Şehid yakınlarına mobbing uygulaması doğru olmuş mudur?
PKK'lıları işe almaya kalkışması doğru olmuş mudur?
Kendisini günlük siyasetten uzak gibi gösteren Abdullah Gül, teröre destek zuçlamasına muhatap olan bir kişiye destek için sahneye çıktığına göre, soralım: "Akit gazetesi sorumlu müdürü olarak tarafıma 4.5 yıl hapis cezası istemi ile iddianame düzenlenmesi doğru olmuş mudur?"
Yok öyle..
"Ben istediğim konu hakkında görüş bildiririm, istemediğim konu hakkında görüş bildirmem" uyanıklığı..
Dürüst iseniz..
Ahlaklı iseniz.
Mevcut siyasilerden daha ilkeli olduğunuzu iddia ediyorsanız..

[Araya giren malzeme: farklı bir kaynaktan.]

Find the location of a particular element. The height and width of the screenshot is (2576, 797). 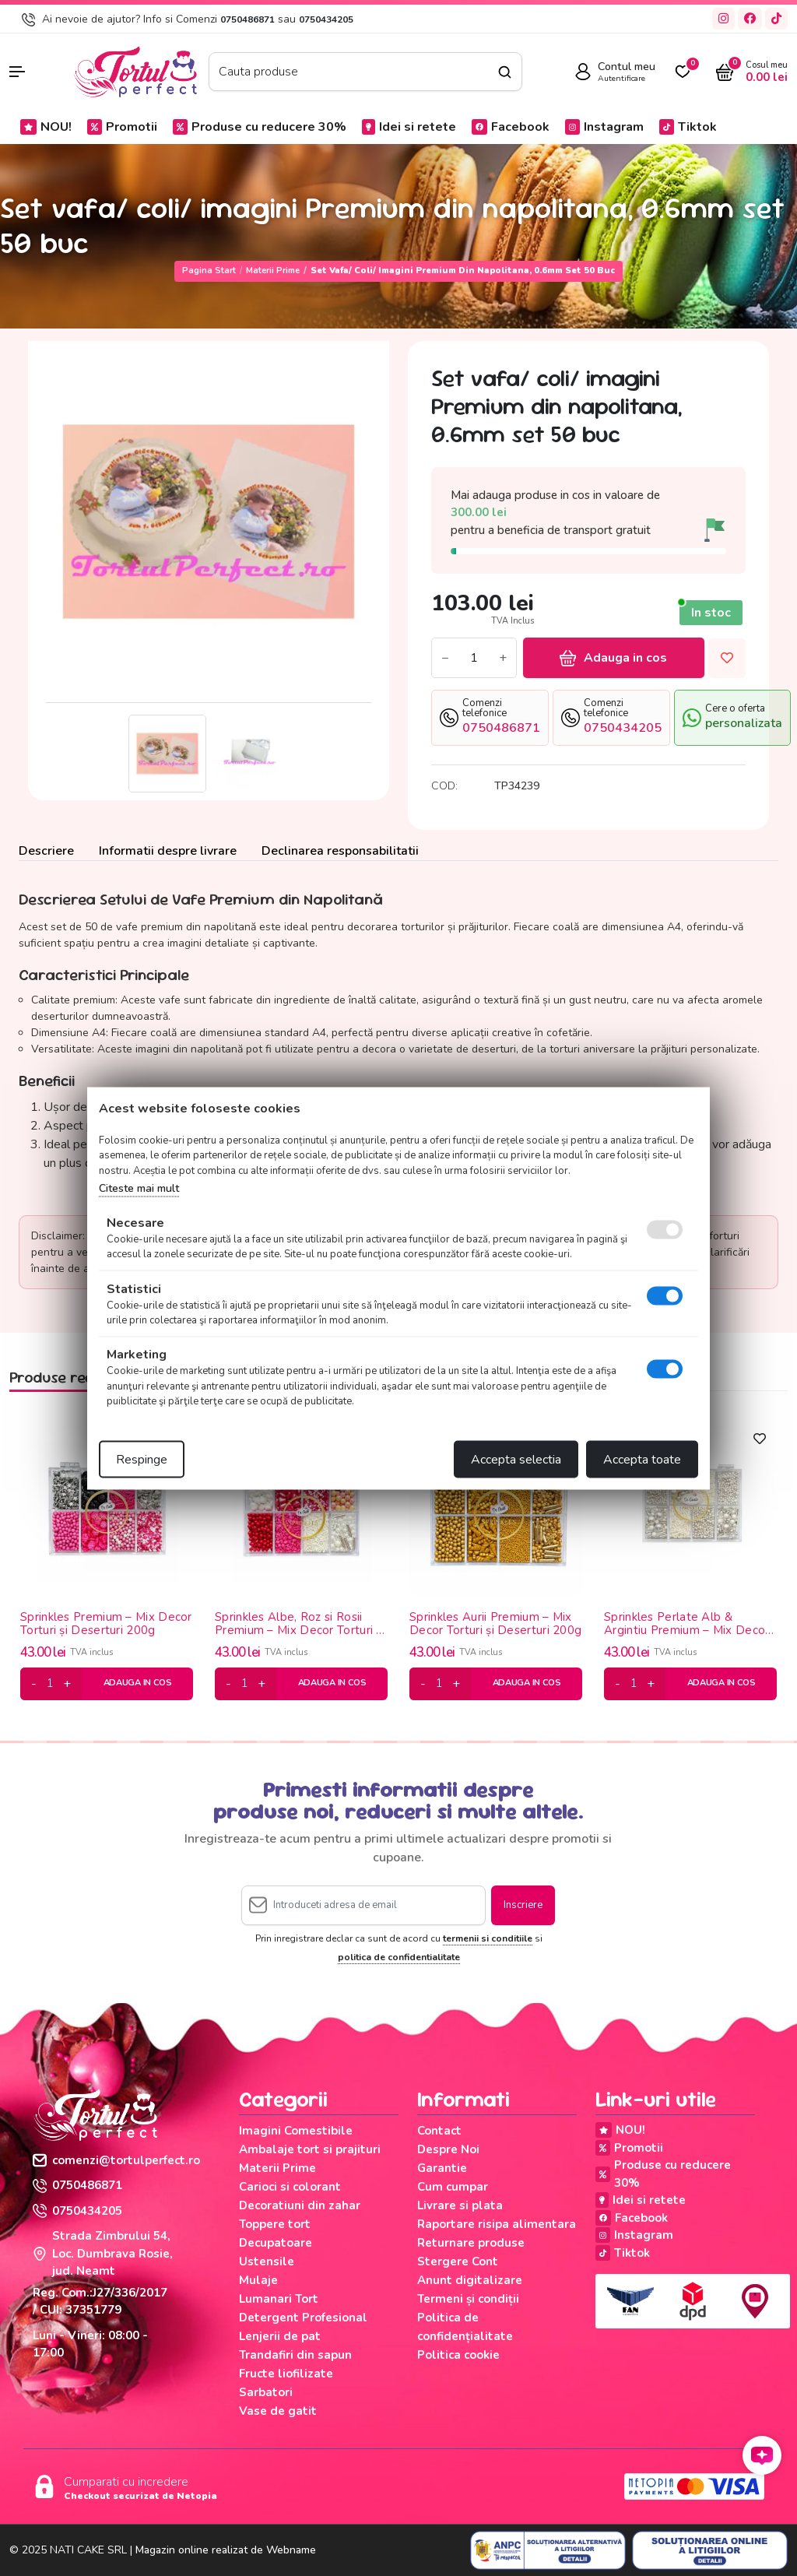 Citeste mai mult is located at coordinates (139, 1188).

Buyrun, sahipsiz görünen Kürt seçmenin oylarını çalmak için yapılan yorumların yanı sıra, dindar insanların uğradıkları zulümler hakkında da görüş açıklamaya..
Seçildiğinde başarı dileklerinde bulunduğunuz Ekrem İmamoğlu'nun iki ayda 14 gün, tahakkuk etmemiş yıllık izinden tatil kullanması doğru olmuş mudur?
İstanbul'u sel götürürken, Ekrem beyin Bodrum'da tatil yapması, tepkiler üzerine İstanbul'a gelip, birkaç saat sonra tekrar Bodrum'a gitmesi doğru olmuş mudur?
Sizin, aynı saat ve aynı dakikada, 14.03'de Ahmet Davutoğlu ile birlikte üç HDP'li başkan lehine tivit atmanız doğru olmuş mudur?
Aynı saat ve dakikada atılan tivitleriniz, iki hesabı da aynı kişinin yönettiğini ispat ettiğinden, kamuoyundan gizli böyle iş tutmanız doğru olmuş mudur?
Dahası, işinize gelen konularda görüş açıklayıp, işinize gelmeyen konularda suskun kalarak milleti enayi yerine koymanız, doğru olmuş mudur?
Ahmet Davutoğlu'nun mesajına sıra gelmedi..
Ama, alın birini, vurun ötekine..
İkisi de aynı merkezden yönetiliyor.
İkisinin de sadece sosyal medyası değil, kendileri de aynı el tarafından yönetiliyor..
İtiraz ediyorlarsa, bir izah etsinler, iki paylaşımın da saat ve dakikası niçin 14.03?